Sand Hills is a census-designated place (CDP) in Muskogee County, Oklahoma, United States. The population was 422 at the 2000 census.
Sand Hills is located at 35°37′54″N 95°11′28″W / 35.63167°N 95.19111°W / 35.63167; -95.19111 (35.631684, -95.191132).
According to the United States Census Bureau, the CDP has a total area of 7.6 square miles (20 km), all of it land.
As of the census of 2000, there were 422 people, 160 households, and 123 families residing in the CDP. The population density was 55.2 people per square mile (21.3/km²). There were 169 housing units at an average density of 22.1/sq mi (8.5/km²). The racial makeup of the CDP was 70.14% White, 18.96% Native American, 0.47% from other races, and 10.43% from two or more races. Hispanic or Latino of any race were 0.47% of the population.

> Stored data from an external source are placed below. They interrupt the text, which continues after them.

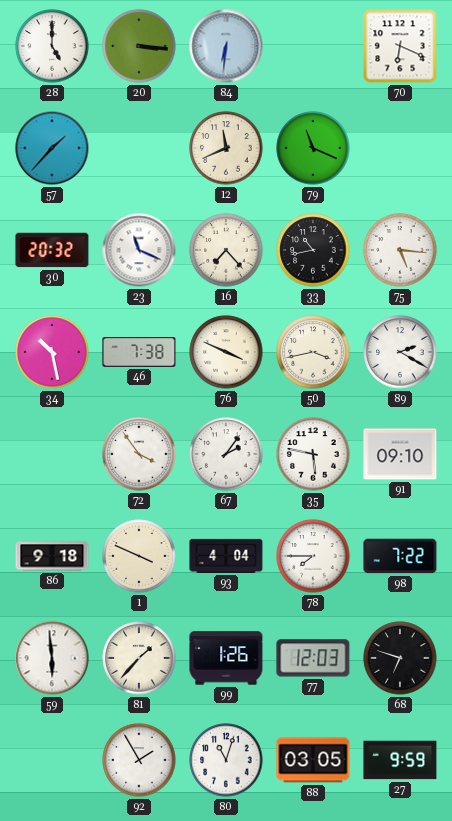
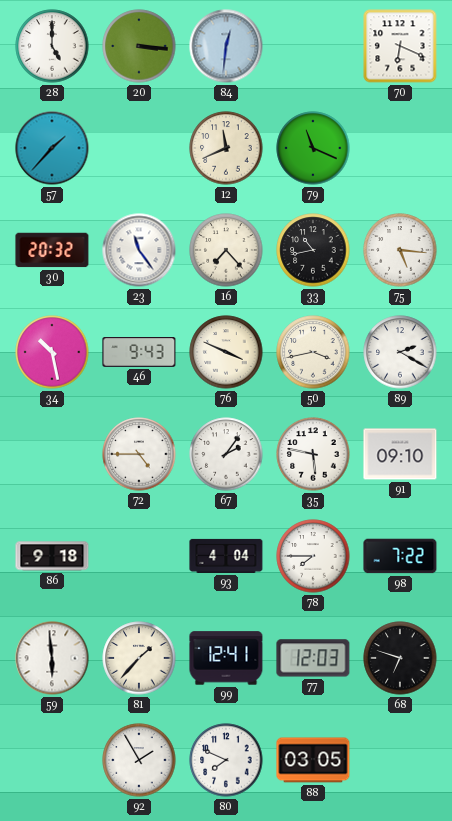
84: 6:31 -> 12:31
23: 11:19 -> 11:24
46: 7:38 -> 9:43
72: 3:54 -> 4:45
1: 3:49 -> none
99: 1:26 -> 12:41
80: 11:03 -> 7:49
27: 9:59 -> none
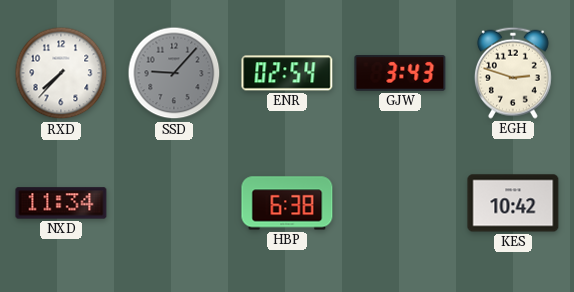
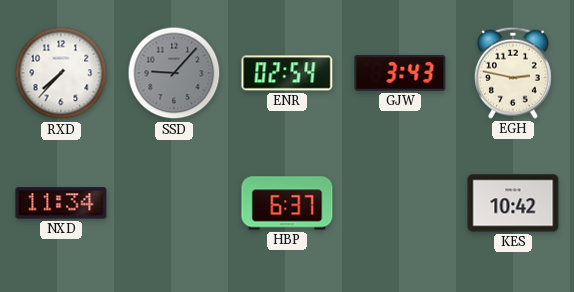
EGH: 2:48 -> 2:47
HBP: 6:38 -> 6:37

There were 160 households out of which 35.6% had children under the age of 18 living with them, 65.6% were married couples living together, 10.6% had a female householder with no husband present, and 23.1% were non-families. 20.6% of all households were made up of individuals and 8.1% had someone living alone who was 65 years of age or older. The average household size was 2.64 and the average family size was 3.02.
In the CDP, the population was spread out with 27.5% under the age of 18, 8.3% from 18 to 24, 27.7% from 25 to 44, 25.8% from 45 to 64, and 10.7% who were 65 years of age or older. The median age was 36 years. For every 100 females, there were 93.6 males. For every 100 females age 18 and over, there were 87.7 males.
The median income for a household in the CDP was $29,167, and the median income for a family was $34,167. Males had a median income of $29,028 versus $24,091 for females. The per capita income for the CDP was $14,609. About 11.3% of families and 13.5% of the population were below the poverty line, including 14.3% of those under age 18 and 25.0% of those age 65 or over.